FDA’s PAT framework similarly emphasizes scientific understanding of the process, risk-based control, and innovative process monitoring throughout the product lifecycle.
1. QbD Foundation — QTPP, CQAs and Risk Assessment
1.1 Define the Quality Target Product Profile
The QTPP is the prospective description of the product characteristics required to achieve the intended clinical performance.
QTPP Template
| QTPP Element | Target / Requirement | Potential CQA |
|---|---|---|
| Dosage form | [Tablet / Capsule / mAb DS/DP] | Physical/biological attributes |
| Route | [Oral / IV / SC] | Safety, efficacy |
| Strength | [X mg / mL] | Assay |
| Identity | Product-specific | Identity |
| Purity | Defined target | Related substances/aggregates |
| Potency | Product-specific | Potency |
| Stability | Shelf-life target | Degradation products |
| Dissolution | For oral dosage forms | Dissolution profile |
| Sterility | Where applicable | Sterility |
| Endotoxin | Where applicable | Endotoxin |
| Microbial quality | Product-specific | Bioburden |
| Appearance | Defined | Visual quality |
| Container closure | Product-specific | CCIT/stability |
| Patient-use characteristics | Product-specific | Dose delivery |
Deliverable
QTPP Document + Product Knowledge Summary
1.2 Identify Critical Quality Attributes
A CQA is a physical, chemical, biological or microbiological property that must remain within an appropriate limit, range or distribution to assure product quality.

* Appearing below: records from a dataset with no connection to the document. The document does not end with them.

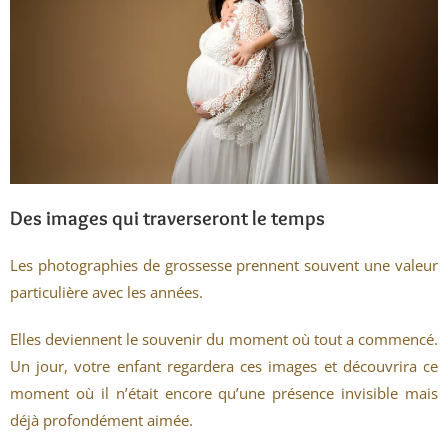
Des images qui traverseront le temps
Les photographies de grossesse prennent souvent une valeur
particulière avec les années.
Elles deviennent le souvenir du moment où tout a commencé.
Un jour, votre enfant regardera ces images et découvrira ce
moment où il n’était encore qu’une présence invisible mais
déjà profondément aimée.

Example — Solid Oral Dosage Form
Potential CQAs include:
- Assay
- Content uniformity
- Dissolution
- Related substances
- Degradation products
- Tablet weight
- Hardness
- Friability
- Disintegration
- Moisture
- Appearance
- Microbial quality
Example — Monoclonal Antibody
Potential CQAs include:
- Identity
- Purity
- Aggregates
- Fragments
- Charge variants
- Glycosylation
- Potency
- Protein concentration
- Host-cell proteins
- Residual DNA
- Endotoxin
- Bioburden
- Viral clearance
- Particulates
1.3 CQA Criticality Assessment
Use a structured scoring approach.
Suggested Criticality Score
Severity × Probability × Detectability = Risk Priority Number
Example:
| CQA | Severity | Probability | Detectability | RPN | Classification |
|---|---|---|---|---|---|
| Assay | 5 | 3 | 2 | 30 | High |
| Dissolution | 5 | 4 | 3 | 60 | Critical |
| Hardness | 3 | 3 | 2 | 18 | Medium |
| Appearance | 2 | 2 | 1 | 4 | Low |
The scoring system should be defined in the organization’s QRM procedure rather than treated as a universal regulatory scoring scale.
1.4 Process Mapping
Create a complete process flow:
Raw Materials → Dispensing → Processing Step 1 → Processing Step 2 → Intermediate → Final Processing → Packaging → Finished Product
For each operation identify:
- Process input
- CMA
- Process parameter
- CPP
- Intermediate CQA
- Final CQA
- Existing control
- Proposed PAT
- Sampling location
- Sampling frequency
- Failure mode
Example — OSD
Dispensing → Granulation → Drying → Milling → Lubrication → Compression → Coating → Packing
Example — mAb Downstream
Harvest → Clarification → Protein A → Viral Inactivation → Polishing → Virus Filtration → UF/DF → Final Bulk
1.5 Initial Risk Assessment
Use a combination of:
- Ishikawa/Fishbone
- FMEA
- HACCP
- Fault Tree Analysis
- Cause-and-effect matrix
- Historical manufacturing data
- Prior knowledge
- Scientific literature
- Development studies
FMEA Template
| Process Step | CMA/CPP | Potential Failure Mode | CQA Impact | Severity | Probability | Detectability | Risk | Control |
|---|---|---|---|---|---|---|---|---|
| Granulation | Binder concentration | Poor granule formation | Dissolution | 5 | 4 | 3 | High | IPC/PAT |
| Drying | Product temperature | Over/under drying | Dissolution | 5 | 3 | 3 | High | LOD/NIR |
| Compression | Compression force | Excess hardness | Dissolution | 5 | 4 | 2 | High | Force monitoring |
| Coating | Spray rate | Non-uniform coating | Dissolution | 4 | 3 | 3 | Medium | Weight gain/PAT |
1.6 Build the CQA–CPP–CMA Linkage
A key QbD deliverable is a CQA-CMA-CPP matrix.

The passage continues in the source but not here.